Items from a data source

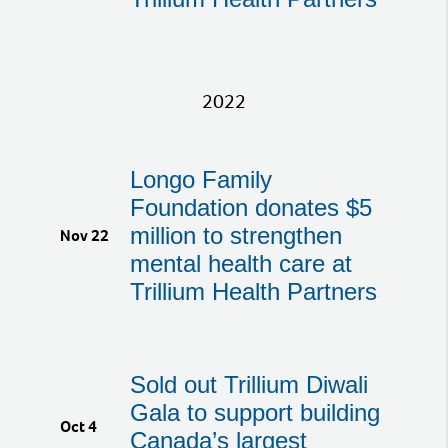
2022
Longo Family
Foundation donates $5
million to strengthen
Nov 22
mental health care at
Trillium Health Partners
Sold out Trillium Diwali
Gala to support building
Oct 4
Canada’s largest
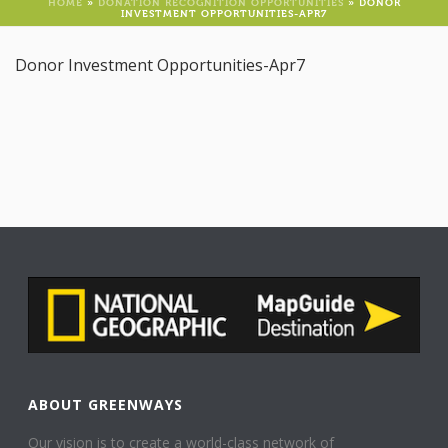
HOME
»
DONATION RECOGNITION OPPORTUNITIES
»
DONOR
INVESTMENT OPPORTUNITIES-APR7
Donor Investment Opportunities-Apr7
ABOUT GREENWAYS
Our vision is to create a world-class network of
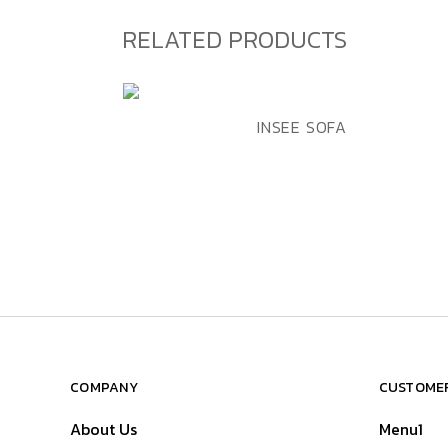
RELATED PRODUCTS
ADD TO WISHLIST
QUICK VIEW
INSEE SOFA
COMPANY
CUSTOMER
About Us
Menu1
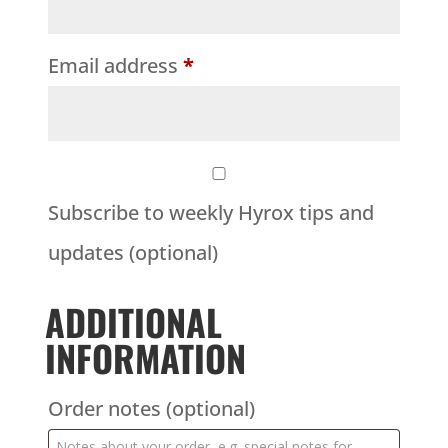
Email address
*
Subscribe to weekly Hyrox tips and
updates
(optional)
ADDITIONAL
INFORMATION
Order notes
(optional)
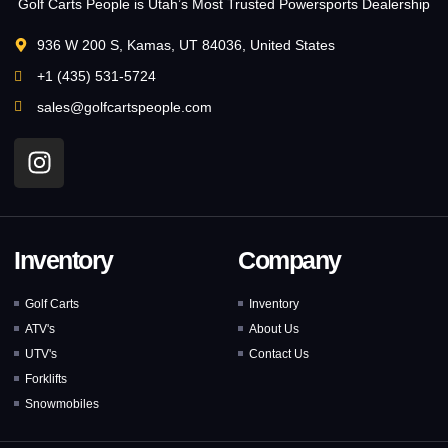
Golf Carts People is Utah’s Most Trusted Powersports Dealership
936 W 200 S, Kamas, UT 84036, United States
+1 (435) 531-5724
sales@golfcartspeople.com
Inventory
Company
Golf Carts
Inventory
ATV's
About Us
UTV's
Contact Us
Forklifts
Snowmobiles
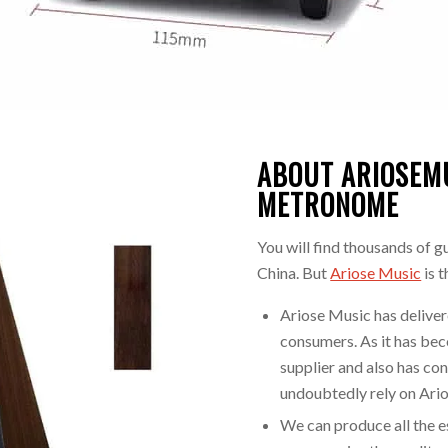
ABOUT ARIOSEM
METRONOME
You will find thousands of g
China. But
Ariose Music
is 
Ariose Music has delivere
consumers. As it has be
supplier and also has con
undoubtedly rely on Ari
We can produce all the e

--

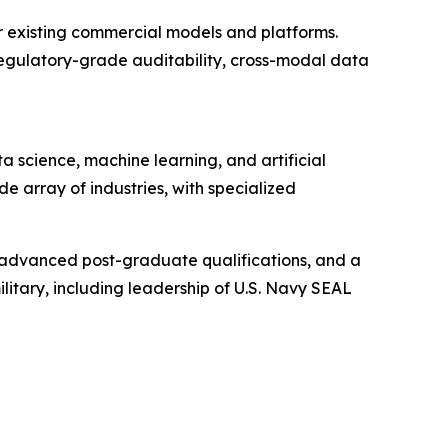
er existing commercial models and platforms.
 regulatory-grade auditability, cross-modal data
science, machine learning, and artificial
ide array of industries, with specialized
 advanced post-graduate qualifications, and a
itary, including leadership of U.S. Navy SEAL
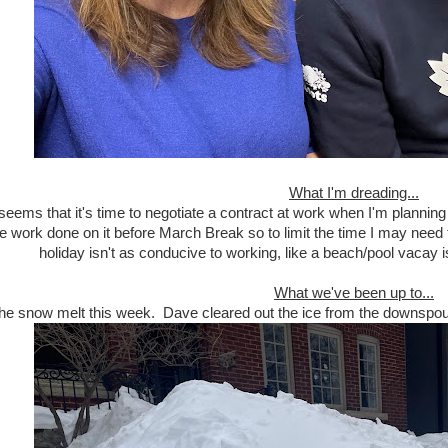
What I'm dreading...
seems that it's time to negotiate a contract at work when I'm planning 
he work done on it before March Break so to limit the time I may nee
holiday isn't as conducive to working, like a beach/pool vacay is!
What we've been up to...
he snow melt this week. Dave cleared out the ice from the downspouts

* * *

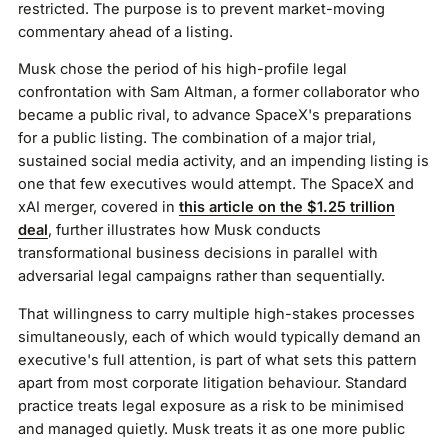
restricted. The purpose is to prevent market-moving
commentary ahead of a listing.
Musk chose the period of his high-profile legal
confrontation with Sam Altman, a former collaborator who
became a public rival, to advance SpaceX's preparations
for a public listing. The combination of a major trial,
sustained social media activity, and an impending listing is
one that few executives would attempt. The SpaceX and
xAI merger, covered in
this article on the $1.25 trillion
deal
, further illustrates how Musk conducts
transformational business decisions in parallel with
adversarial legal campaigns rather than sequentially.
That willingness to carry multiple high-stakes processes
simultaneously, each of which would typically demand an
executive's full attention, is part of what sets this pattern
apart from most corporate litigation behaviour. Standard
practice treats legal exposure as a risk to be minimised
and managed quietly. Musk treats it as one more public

• [Problem] Among the entries above, find every line holding "listing" and copy it.

• [Answer for this exercise]
commentary ahead of a listing.
for a public listing. The combination of a major trial,
sustained social media activity, and an impending listing is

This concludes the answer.